Watch Before You Answer — Learning from Visually Grounded Post-Training

Abstract

It is critical for vision-language models (VLMs) to comprehensively understand visual, temporal, and textual cues. However, despite rapid progress in multimodal modeling, video understanding performance still lags behind text-based reasoning. In this work, we find that progress is even worse than previously assumed: commonly reported long-video understanding benchmarks contain 40–60% of questions that can be answered using text cues alone. These issues are also pervasive in widely used post-training datasets, potentially undercutting the ability of post-training to improve VLM video understanding.

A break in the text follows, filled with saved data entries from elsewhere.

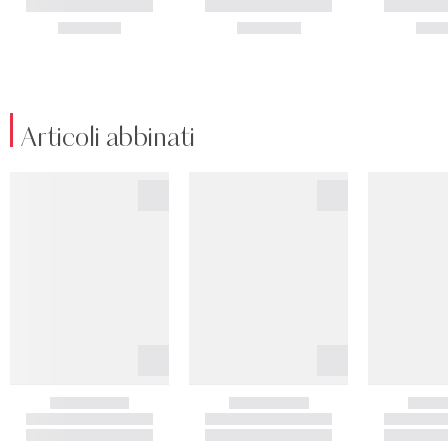
Articoli abbinati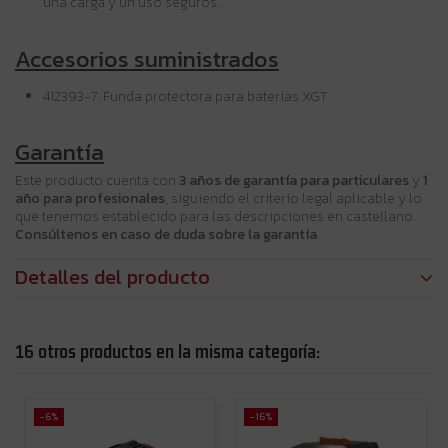
una carga y un uso seguros.
Accesorios suministrados
412393-7: Funda protectora para baterías XGT
Garantía
Este producto cuenta con
3 años de garantía para particulares
y
1
año para profesionales
, siguiendo el criterio legal aplicable y lo
que tenemos establecido para las descripciones en castellano.
Consúltenos en caso de duda sobre la garantía
.
Detalles del producto
16 otros productos en la misma categoría:
-6%
-16%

Guided by this observation, we introduce a simple yet effective solution: using only the actual visually grounded (VG) questions for post-training. Combined with RL-based post-training algorithms, this simple technique improves performance by up to 6.2 points relative to using the full dataset, while using only 69.1% of the original data. Data curation with a simple post-training algorithm outperforms several more complex post-training techniques, highlighting that data quality is a major bottleneck for improving video understanding in VLMs.

40–60%TA questions in benchmarks
+6.2points over Full data
69.1%of original data used
3benchmarks, 16/32/64 frames

Introduction

Video understanding is central to real-world applications such as autonomous driving, assistive robotics, and long-form content analysis. Despite recent advances in VLMs, performance on video understanding has lagged behind text-only reasoning, especially for tasks involving long-context video.

Visual-gain breakdown for Qwen-2.5-VL variants — Even for leading VLMs (Qwen-2.5-VL), most performance on video benchmarks comes from language priors (pink) rather than visual comprehension. Gains as model size increases are driven almost entirely by text-only reasoning improvements, with visual grounding sometimes worsening in the larger variant.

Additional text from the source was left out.